■ WHAT THE EXERCISE ASKS:
Search through the entries for the word "subtitle" and copy every line that has it.

■ RECORDED INFORMATION:
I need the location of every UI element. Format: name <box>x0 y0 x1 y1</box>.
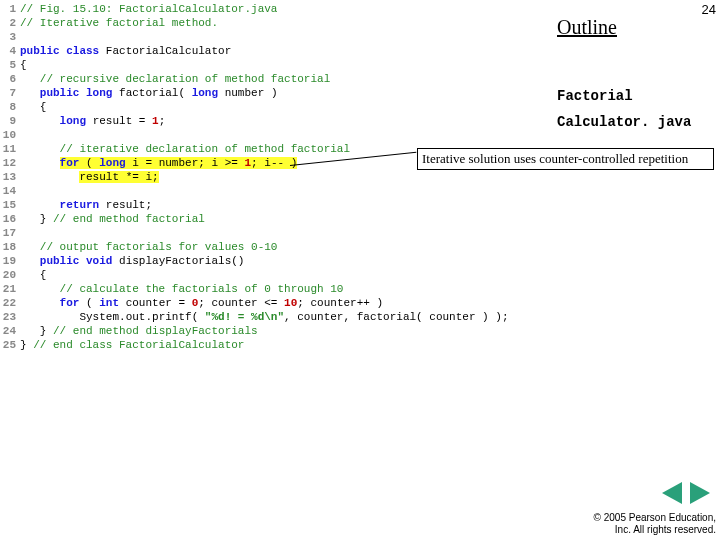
copyright-text: © 2005 Pearson Education, Inc. All right… <box>594 512 716 536</box>
code-line: 8 { <box>0 100 415 114</box>
code-line: 6 // recursive declaration of method fac… <box>0 72 415 86</box>
code-line: 14 <box>0 184 415 198</box>
code-line: 13 result *= i; <box>0 170 415 184</box>
code-line: 15 return result; <box>0 198 415 212</box>
code-line: 3 <box>0 30 415 44</box>
code-line: 2// Iterative factorial method. <box>0 16 415 30</box>
code-line: 7 public long factorial( long number ) <box>0 86 415 100</box>
code-line: 19 public void displayFactorials() <box>0 254 415 268</box>
code-line: 23 System.out.printf( "%d! = %d\n", coun… <box>0 310 415 324</box>
code-line: 5{ <box>0 58 415 72</box>
code-line: 10 <box>0 128 415 142</box>
code-line: 18 // output factorials for values 0-10 <box>0 240 415 254</box>
code-line: 22 for ( int counter = 0; counter <= 10;… <box>0 296 415 310</box>
code-line: 21 // calculate the factorials of 0 thro… <box>0 282 415 296</box>
slide-number: 24 <box>702 2 716 17</box>
nav-controls <box>662 482 710 504</box>
code-line: 11 // iterative declaration of method fa… <box>0 142 415 156</box>
code-line: 4public class FactorialCalculator <box>0 44 415 58</box>
code-line: 16 } // end method factorial <box>0 212 415 226</box>
callout-annotation: Iterative solution uses counter-controll… <box>417 148 714 170</box>
code-line: 1// Fig. 15.10: FactorialCalculator.java <box>0 2 415 16</box>
code-line: 17 <box>0 226 415 240</box>
file-label-1: Factorial <box>557 88 633 104</box>
prev-button[interactable] <box>662 482 682 504</box>
file-label-2: Calculator. java <box>557 114 691 130</box>
outline-title: Outline <box>557 16 617 39</box>
code-line: 25} // end class FactorialCalculator <box>0 338 415 352</box>
code-line: 9 long result = 1; <box>0 114 415 128</box>
code-listing: 1// Fig. 15.10: FactorialCalculator.java… <box>0 2 415 352</box>
code-line: 20 { <box>0 268 415 282</box>
code-line: 24 } // end method displayFactorials <box>0 324 415 338</box>
next-button[interactable] <box>690 482 710 504</box>
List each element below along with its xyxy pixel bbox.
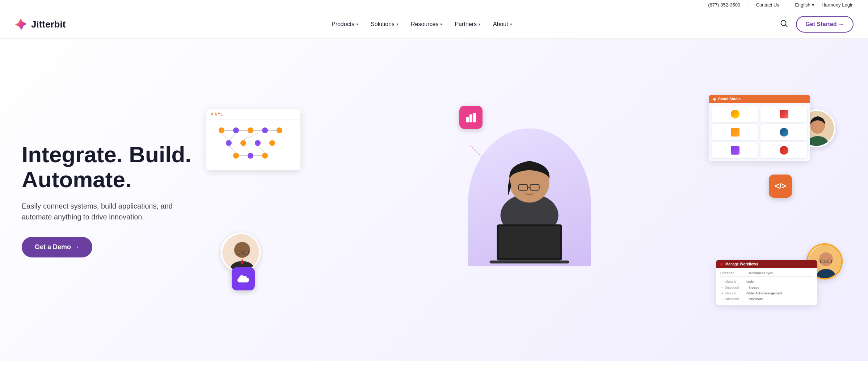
hero-illustration: </> VINYL — [203, 91, 846, 309]
avatar-man-left — [221, 232, 261, 272]
man-left-svg — [222, 234, 261, 272]
demo-button[interactable]: Get a Demo → — [22, 237, 92, 257]
studio-icon-orange-sq — [731, 128, 740, 137]
manage-card-label: Manage Workflows — [725, 262, 758, 266]
manage-row1-dir: → Inbound — [720, 280, 736, 284]
workflow-card-title: VINYL — [206, 109, 300, 119]
workflow-card: VINYL — [206, 109, 300, 170]
hero-section: Integrate. Build. Automate. Easily conne… — [0, 39, 868, 361]
svg-line-52 — [243, 146, 250, 153]
manage-row4-doc: Shipment — [749, 297, 763, 301]
svg-point-11 — [234, 242, 250, 258]
logo[interactable]: Jitterbit — [14, 18, 66, 31]
nav-item-solutions[interactable]: Solutions ▾ — [366, 18, 404, 30]
manage-col-doctype: Document Type — [749, 271, 773, 275]
studio-card-header: Cloud Studio — [709, 95, 810, 103]
nav-partners-label: Partners — [455, 21, 476, 28]
search-icon — [780, 20, 788, 28]
chevron-partners-icon: ▾ — [479, 22, 481, 27]
hero-subtitle: Easily connect systems, build applicatio… — [22, 201, 174, 222]
svg-point-47 — [248, 153, 253, 159]
nav-item-products[interactable]: Products ▾ — [326, 18, 363, 30]
svg-line-42 — [222, 133, 229, 140]
harmony-login-link[interactable]: Harmony Login — [822, 2, 854, 8]
main-header: Jitterbit Products ▾ Solutions ▾ Resourc… — [0, 10, 868, 39]
nav-resources-label: Resources — [411, 21, 438, 28]
language-selector[interactable]: English ▾ — [795, 2, 814, 8]
manage-card-body: Direction Document Type → Inbound Order … — [716, 268, 817, 305]
svg-point-29 — [219, 127, 224, 133]
chevron-resources-icon: ▾ — [440, 22, 442, 27]
svg-rect-27 — [469, 114, 472, 122]
nav-right: Get Started → — [778, 16, 854, 33]
nav-products-label: Products — [332, 21, 354, 28]
manage-table-header: Direction Document Type — [720, 271, 813, 277]
chevron-products-icon: ▾ — [356, 22, 358, 27]
chart-badge — [459, 106, 483, 129]
svg-rect-8 — [499, 226, 560, 258]
search-button[interactable] — [778, 17, 790, 32]
chevron-about-icon: ▾ — [510, 22, 512, 27]
nav-item-resources[interactable]: Resources ▾ — [406, 18, 447, 30]
chevron-solutions-icon: ▾ — [396, 22, 399, 27]
central-woman-svg — [475, 135, 584, 266]
contact-us-link[interactable]: Contact Us — [756, 2, 779, 8]
cloud-badge — [232, 267, 255, 290]
nav-item-about[interactable]: About ▾ — [488, 18, 517, 30]
nav-item-partners[interactable]: Partners ▾ — [450, 18, 485, 30]
hero-title-line1: Integrate. Build. — [22, 142, 191, 167]
studio-item-2 — [760, 106, 807, 122]
studio-item-5 — [712, 142, 758, 158]
svg-line-51 — [229, 146, 236, 153]
central-person-area — [468, 128, 591, 266]
manage-row-2: ← Outbound Invoice — [720, 285, 813, 290]
studio-icon-orange-circle — [731, 110, 740, 118]
studio-item-3 — [712, 124, 758, 140]
manage-row2-doc: Invoice — [749, 286, 759, 289]
svg-point-46 — [233, 153, 239, 159]
hero-title-line2: Automate. — [22, 167, 131, 192]
studio-card-body — [709, 103, 810, 161]
svg-line-53 — [258, 146, 265, 153]
manage-col-direction: Direction — [720, 271, 734, 275]
logo-text: Jitterbit — [31, 19, 66, 30]
svg-point-39 — [240, 140, 246, 146]
studio-dot-icon — [713, 98, 716, 101]
top-bar: (877) 852-3500 | Contact Us | English ▾ … — [0, 0, 868, 10]
svg-line-1 — [785, 25, 788, 27]
svg-line-45 — [243, 133, 258, 140]
studio-icon-red-circle — [780, 146, 788, 155]
svg-point-31 — [248, 127, 253, 133]
svg-line-44 — [243, 133, 250, 140]
svg-point-41 — [269, 140, 275, 146]
svg-point-33 — [277, 127, 282, 133]
studio-item-6 — [760, 142, 807, 158]
get-started-button[interactable]: Get Started → — [796, 16, 854, 33]
manage-row3-doc: Order Acknowledgement — [746, 291, 782, 295]
manage-row-3: → Inbound Order Acknowledgement — [720, 290, 813, 296]
svg-rect-26 — [466, 117, 469, 122]
manage-row3-dir: → Inbound — [720, 291, 736, 295]
code-badge: </> — [769, 175, 792, 198]
workflow-nodes-svg — [211, 123, 296, 170]
nav-about-label: About — [493, 21, 508, 28]
hero-title: Integrate. Build. Automate. — [22, 142, 203, 192]
language-label: English — [795, 2, 810, 8]
cloud-icon — [237, 274, 250, 284]
svg-line-43 — [229, 133, 236, 140]
phone-number: (877) 852-3500 — [708, 2, 740, 8]
svg-rect-28 — [473, 113, 476, 122]
chevron-down-icon: ▾ — [812, 2, 814, 8]
jitterbit-logo-icon — [14, 18, 28, 31]
divider-1: | — [747, 2, 749, 8]
manage-row2-dir: ← Outbound — [720, 286, 739, 289]
studio-icon-purple-sq — [731, 146, 740, 155]
code-tag-icon: </> — [775, 181, 786, 191]
svg-point-40 — [255, 140, 261, 146]
svg-point-21 — [819, 252, 833, 266]
studio-item-1 — [712, 106, 758, 122]
studio-item-4 — [760, 124, 807, 140]
main-nav: Products ▾ Solutions ▾ Resources ▾ Partn… — [326, 18, 517, 30]
manage-dot-icon — [720, 263, 723, 266]
studio-card: Cloud Studio — [709, 95, 810, 161]
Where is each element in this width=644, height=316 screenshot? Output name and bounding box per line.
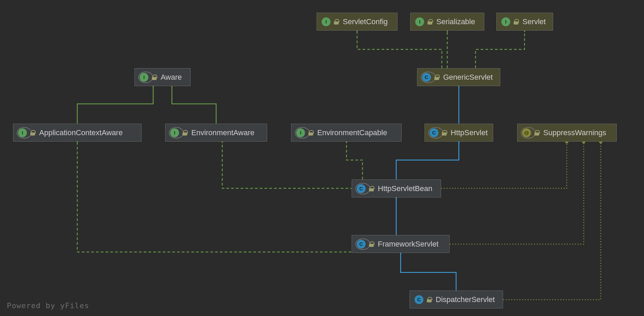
edge-dispatcherServlet-to-suppressWarnings [503,142,601,300]
interface-badge-icon: I [322,17,331,26]
node-suppressWarnings[interactable]: @SuppressWarnings [517,124,617,142]
lock-icon [369,186,374,191]
node-servlet[interactable]: IServlet [496,13,553,31]
edges-layer [0,0,644,316]
node-label: EnvironmentAware [191,128,254,137]
edge-httpServletBean-to-envCapable [347,142,363,179]
node-aware[interactable]: IAware [134,68,191,86]
lock-icon [30,130,35,136]
node-label: GenericServlet [443,73,493,82]
lock-icon [369,241,374,247]
lock-icon [534,130,539,136]
node-label: Aware [161,73,182,82]
lock-icon [334,19,339,25]
edge-genericServlet-to-servlet [476,31,525,68]
interface-badge-icon: I [18,128,27,137]
node-httpServletBean[interactable]: CHttpServletBean [352,179,441,198]
footer-attribution: Powered by yFiles [7,301,89,310]
lock-icon [308,130,313,136]
class-badge-icon: C [430,128,438,137]
node-envAware[interactable]: IEnvironmentAware [165,124,267,142]
edge-dispatcherServlet-to-frameworkServlet [401,253,456,290]
node-label: EnvironmentCapable [317,128,387,137]
node-dispatcherServlet[interactable]: CDispatcherServlet [409,290,503,309]
interface-badge-icon: I [140,73,148,82]
interface-badge-icon: I [296,128,305,137]
lock-icon [434,75,439,80]
node-genericServlet[interactable]: CGenericServlet [417,68,500,86]
node-httpServlet[interactable]: CHttpServlet [424,124,493,142]
node-label: SuppressWarnings [543,128,606,137]
edge-httpServletBean-to-httpServlet [396,142,459,179]
lock-icon [152,75,157,80]
lock-icon [442,130,447,136]
class-badge-icon: C [357,184,366,193]
edge-httpServletBean-to-suppressWarnings [441,142,567,188]
node-appCtxAware[interactable]: IApplicationContextAware [13,124,142,142]
lock-icon [427,297,432,302]
node-label: ApplicationContextAware [39,128,123,137]
interface-badge-icon: I [415,17,424,26]
interface-badge-icon: I [170,128,179,137]
node-label: ServletConfig [343,17,388,26]
edge-envAware-to-aware [172,86,216,124]
edge-genericServlet-to-servletConfig [357,31,442,68]
class-badge-icon: C [422,73,431,82]
node-label: HttpServlet [451,128,488,137]
node-label: HttpServletBean [378,184,432,193]
lock-icon [428,19,432,25]
edge-frameworkServlet-to-appCtxAware [77,142,363,252]
lock-icon [182,130,187,136]
diagram-canvas: Powered by yFiles IServletConfigISeriali… [0,0,644,316]
node-envCapable[interactable]: IEnvironmentCapable [291,124,402,142]
lock-icon [514,19,518,25]
node-label: Serializable [436,17,475,26]
node-label: FrameworkServlet [378,240,438,249]
edge-httpServletBean-to-envAware [222,142,363,188]
node-servletConfig[interactable]: IServletConfig [317,13,398,31]
node-serializable[interactable]: ISerializable [410,13,484,31]
interface-badge-icon: I [501,17,510,26]
edge-appCtxAware-to-aware [77,86,153,124]
node-frameworkServlet[interactable]: CFrameworkServlet [352,235,450,253]
node-label: DispatcherServlet [436,295,495,304]
edge-frameworkServlet-to-suppressWarnings [450,142,584,244]
annot-badge-icon: @ [522,128,531,137]
class-badge-icon: C [415,295,423,304]
class-badge-icon: C [357,240,366,249]
node-label: Servlet [522,17,546,26]
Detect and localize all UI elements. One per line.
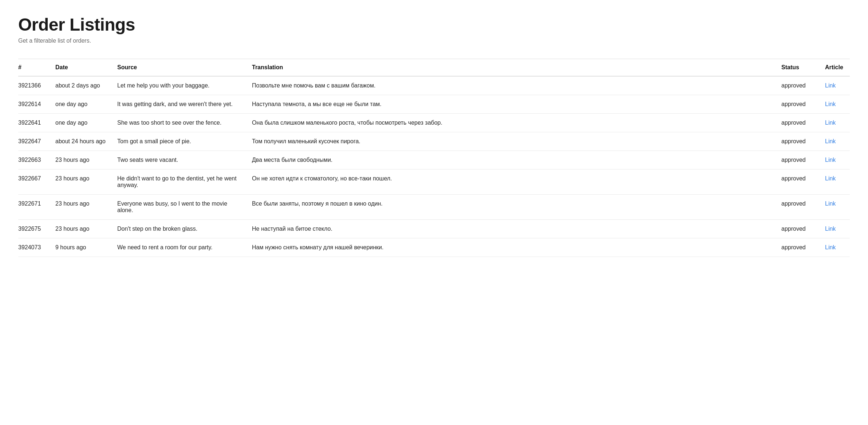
table-row: 3922647about 24 hours agoTom got a small… xyxy=(18,132,850,151)
table-row: 3922614one day agoIt was getting dark, a… xyxy=(18,95,850,114)
cell-id: 3922667 xyxy=(18,169,51,195)
table-row: 392266723 hours agoHe didn't want to go … xyxy=(18,169,850,195)
col-header-date: Date xyxy=(51,59,113,77)
cell-status: approved xyxy=(777,76,821,95)
col-header-hash: # xyxy=(18,59,51,77)
cell-id: 3922647 xyxy=(18,132,51,151)
col-header-article: Article xyxy=(821,59,850,77)
table-row: 3922641one day agoShe was too short to s… xyxy=(18,114,850,132)
cell-source: Let me help you with your baggage. xyxy=(113,76,248,95)
cell-status: approved xyxy=(777,114,821,132)
table-row: 392267123 hours agoEveryone was busy, so… xyxy=(18,195,850,220)
col-header-status: Status xyxy=(777,59,821,77)
cell-article-link[interactable]: Link xyxy=(821,132,850,151)
cell-source: It was getting dark, and we weren't ther… xyxy=(113,95,248,114)
cell-date: 23 hours ago xyxy=(51,169,113,195)
article-link[interactable]: Link xyxy=(825,138,836,144)
table-header: # Date Source Translation Status Article xyxy=(18,59,850,77)
cell-id: 3922663 xyxy=(18,151,51,169)
cell-status: approved xyxy=(777,169,821,195)
cell-article-link[interactable]: Link xyxy=(821,151,850,169)
article-link[interactable]: Link xyxy=(825,200,836,207)
cell-date: 23 hours ago xyxy=(51,220,113,238)
cell-status: approved xyxy=(777,151,821,169)
cell-status: approved xyxy=(777,195,821,220)
cell-article-link[interactable]: Link xyxy=(821,220,850,238)
cell-translation: Она была слишком маленького роста, чтобы… xyxy=(248,114,777,132)
page-title: Order Listings xyxy=(18,15,850,35)
col-header-translation: Translation xyxy=(248,59,777,77)
table-row: 3921366about 2 days agoLet me help you w… xyxy=(18,76,850,95)
article-link[interactable]: Link xyxy=(825,82,836,89)
cell-date: 9 hours ago xyxy=(51,238,113,257)
cell-article-link[interactable]: Link xyxy=(821,114,850,132)
cell-id: 3921366 xyxy=(18,76,51,95)
cell-date: one day ago xyxy=(51,114,113,132)
article-link[interactable]: Link xyxy=(825,244,836,250)
table-body: 3921366about 2 days agoLet me help you w… xyxy=(18,76,850,257)
page-header: Order Listings Get a filterable list of … xyxy=(18,15,850,44)
orders-table: # Date Source Translation Status Article… xyxy=(18,59,850,257)
cell-article-link[interactable]: Link xyxy=(821,95,850,114)
cell-translation: Позвольте мне помочь вам с вашим багажом… xyxy=(248,76,777,95)
cell-translation: Он не хотел идти к стоматологу, но все-т… xyxy=(248,169,777,195)
cell-status: approved xyxy=(777,220,821,238)
cell-source: Don't step on the broken glass. xyxy=(113,220,248,238)
cell-date: about 2 days ago xyxy=(51,76,113,95)
cell-id: 3922675 xyxy=(18,220,51,238)
cell-source: She was too short to see over the fence. xyxy=(113,114,248,132)
cell-date: 23 hours ago xyxy=(51,151,113,169)
article-link[interactable]: Link xyxy=(825,175,836,182)
article-link[interactable]: Link xyxy=(825,226,836,232)
cell-source: He didn't want to go to the dentist, yet… xyxy=(113,169,248,195)
cell-id: 3922641 xyxy=(18,114,51,132)
cell-id: 3922614 xyxy=(18,95,51,114)
orders-table-container: # Date Source Translation Status Article… xyxy=(18,59,850,257)
cell-source: Tom got a small piece of pie. xyxy=(113,132,248,151)
cell-translation: Все были заняты, поэтому я пошел в кино … xyxy=(248,195,777,220)
cell-translation: Том получил маленький кусочек пирога. xyxy=(248,132,777,151)
cell-status: approved xyxy=(777,238,821,257)
cell-id: 3922671 xyxy=(18,195,51,220)
table-row: 392266323 hours agoTwo seats were vacant… xyxy=(18,151,850,169)
cell-date: 23 hours ago xyxy=(51,195,113,220)
table-row: 39240739 hours agoWe need to rent a room… xyxy=(18,238,850,257)
col-header-source: Source xyxy=(113,59,248,77)
cell-article-link[interactable]: Link xyxy=(821,76,850,95)
cell-translation: Нам нужно снять комнату для нашей вечери… xyxy=(248,238,777,257)
cell-source: Everyone was busy, so I went to the movi… xyxy=(113,195,248,220)
table-row: 392267523 hours agoDon't step on the bro… xyxy=(18,220,850,238)
cell-date: one day ago xyxy=(51,95,113,114)
cell-status: approved xyxy=(777,95,821,114)
article-link[interactable]: Link xyxy=(825,120,836,126)
cell-date: about 24 hours ago xyxy=(51,132,113,151)
cell-article-link[interactable]: Link xyxy=(821,195,850,220)
cell-source: Two seats were vacant. xyxy=(113,151,248,169)
cell-translation: Два места были свободными. xyxy=(248,151,777,169)
cell-article-link[interactable]: Link xyxy=(821,238,850,257)
cell-status: approved xyxy=(777,132,821,151)
cell-translation: Наступала темнота, а мы все еще не были … xyxy=(248,95,777,114)
article-link[interactable]: Link xyxy=(825,101,836,107)
page-subtitle: Get a filterable list of orders. xyxy=(18,38,850,44)
cell-translation: Не наступай на битое стекло. xyxy=(248,220,777,238)
cell-id: 3924073 xyxy=(18,238,51,257)
cell-article-link[interactable]: Link xyxy=(821,169,850,195)
cell-source: We need to rent a room for our party. xyxy=(113,238,248,257)
article-link[interactable]: Link xyxy=(825,157,836,163)
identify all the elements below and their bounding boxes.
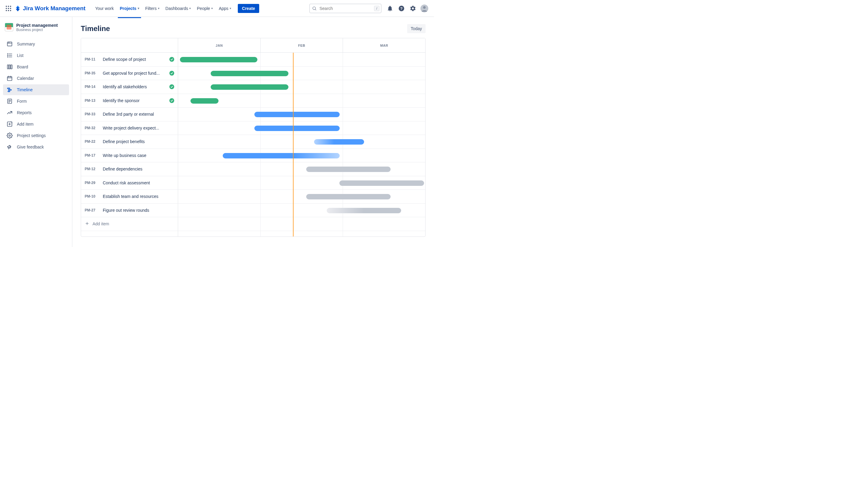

■ SOLUTION TO THIS PROBLEM:
hero-subtitle: Easily connect systems, build applicatio… — [22, 201, 174, 222]
page-subtitle: Get a filterable list of orders. xyxy=(18,38,850,44)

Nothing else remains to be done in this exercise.